If you listened to the Southern Ocean year-round, you would hear mainly whales quacking and ice grinding, according to a study of marine sounds published in Royal Society Open Science.
Researchers left recording devices underwater off the coast of Antarctica for three years, creating the first year-long baseline measure of maritime sounds in an ocean largely free of human activity. The closest major shipping lane was 4000 kilometres away.
Aside from water, wind and ice, the dominant sounds collected were from three species of whale and the leopard seal. The whale calls were constant—the combined sound energy of a pod creates a continuous chorus—with different species dominating the soundscape at different times of the year.

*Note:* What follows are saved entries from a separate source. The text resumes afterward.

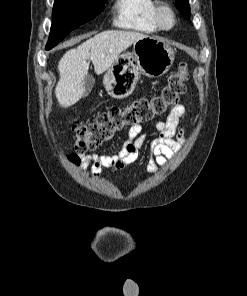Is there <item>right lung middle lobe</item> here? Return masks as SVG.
<instances>
[{
    "instance_id": "right-lung-middle-lobe-1",
    "label": "right lung middle lobe",
    "mask_w": 247,
    "mask_h": 296,
    "mask_svg": "<svg viewBox=\"0 0 247 296\" xmlns=\"http://www.w3.org/2000/svg\"><path fill=\"white\" fill-rule=\"evenodd\" d=\"M107 0H54L52 25L46 50L56 46L78 26L92 20Z\"/></svg>"
}]
</instances>
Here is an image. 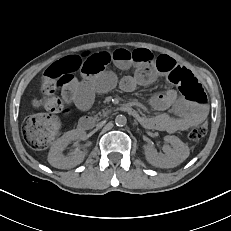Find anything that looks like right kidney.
Instances as JSON below:
<instances>
[{"label": "right kidney", "mask_w": 231, "mask_h": 231, "mask_svg": "<svg viewBox=\"0 0 231 231\" xmlns=\"http://www.w3.org/2000/svg\"><path fill=\"white\" fill-rule=\"evenodd\" d=\"M86 133L81 130H71L57 139L48 154V162L55 168L67 169L80 164L85 157V153L80 150H75L68 155H63V150L74 140H84Z\"/></svg>", "instance_id": "ca27d5eb"}]
</instances>
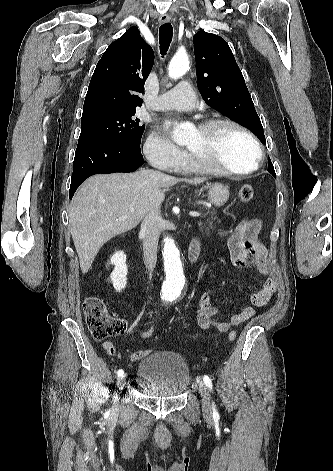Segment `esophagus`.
Returning <instances> with one entry per match:
<instances>
[{
  "instance_id": "1",
  "label": "esophagus",
  "mask_w": 333,
  "mask_h": 471,
  "mask_svg": "<svg viewBox=\"0 0 333 471\" xmlns=\"http://www.w3.org/2000/svg\"><path fill=\"white\" fill-rule=\"evenodd\" d=\"M170 20H171V18H170V16H168V15H161V16L159 17V22H160L161 24L169 23Z\"/></svg>"
}]
</instances>
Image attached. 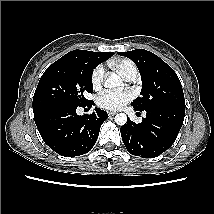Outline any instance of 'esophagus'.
Returning <instances> with one entry per match:
<instances>
[{
  "instance_id": "esophagus-1",
  "label": "esophagus",
  "mask_w": 214,
  "mask_h": 214,
  "mask_svg": "<svg viewBox=\"0 0 214 214\" xmlns=\"http://www.w3.org/2000/svg\"><path fill=\"white\" fill-rule=\"evenodd\" d=\"M115 114H116V112H112V111L108 112L109 116H114Z\"/></svg>"
}]
</instances>
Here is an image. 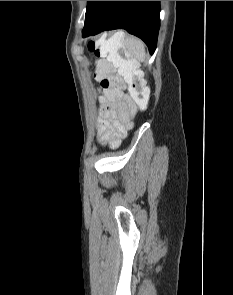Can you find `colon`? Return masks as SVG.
Wrapping results in <instances>:
<instances>
[{"mask_svg": "<svg viewBox=\"0 0 233 295\" xmlns=\"http://www.w3.org/2000/svg\"><path fill=\"white\" fill-rule=\"evenodd\" d=\"M89 50L99 58L95 73L103 93H120L128 85L132 99L145 109L150 89L137 61L125 47L122 33L102 36L89 43Z\"/></svg>", "mask_w": 233, "mask_h": 295, "instance_id": "colon-1", "label": "colon"}]
</instances>
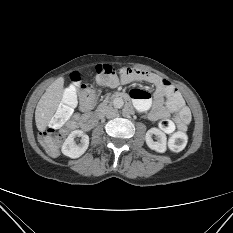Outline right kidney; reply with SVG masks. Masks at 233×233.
<instances>
[{"label": "right kidney", "mask_w": 233, "mask_h": 233, "mask_svg": "<svg viewBox=\"0 0 233 233\" xmlns=\"http://www.w3.org/2000/svg\"><path fill=\"white\" fill-rule=\"evenodd\" d=\"M76 137H81V141L79 144L75 143L74 139ZM88 146L89 136L86 135L82 130H74L65 139L61 151L65 156H68L70 158H78L84 154Z\"/></svg>", "instance_id": "right-kidney-1"}]
</instances>
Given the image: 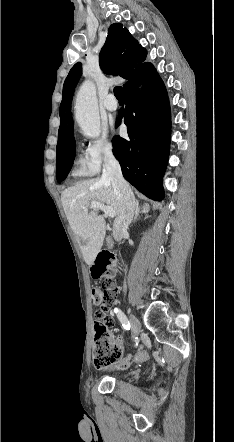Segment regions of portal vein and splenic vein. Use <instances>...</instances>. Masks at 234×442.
Returning <instances> with one entry per match:
<instances>
[{
	"mask_svg": "<svg viewBox=\"0 0 234 442\" xmlns=\"http://www.w3.org/2000/svg\"><path fill=\"white\" fill-rule=\"evenodd\" d=\"M89 209H100L104 212L105 216H109V217H115L116 213L113 210V208L106 206L100 202H92L90 204ZM85 212H88V208L84 210Z\"/></svg>",
	"mask_w": 234,
	"mask_h": 442,
	"instance_id": "obj_1",
	"label": "portal vein and splenic vein"
}]
</instances>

The Antarctic blue whale and fin whale were loudest in autumn, while in winter, the Antarctic minke whale took over. The study also discovered Antarctic minke whale song follows a 24-hour rhythm, which is connected to the nightly movement of the whales’ food source, krill, to the surface of the ocean.
As sea ice spread in winter, the number of sounds diminished, partly due to the marine mammals’ migration and partly due to the frozen surface: without open water, there’s no grinding and smashing of ice, and no sounds of wind.
Marine technologist Sebastian Menze says the Southern Ocean is important because it is largely undisturbed. It can be compared with altered marine habitats around the world, or used as a reference point in future when all oceans contain human interference and noise pollution.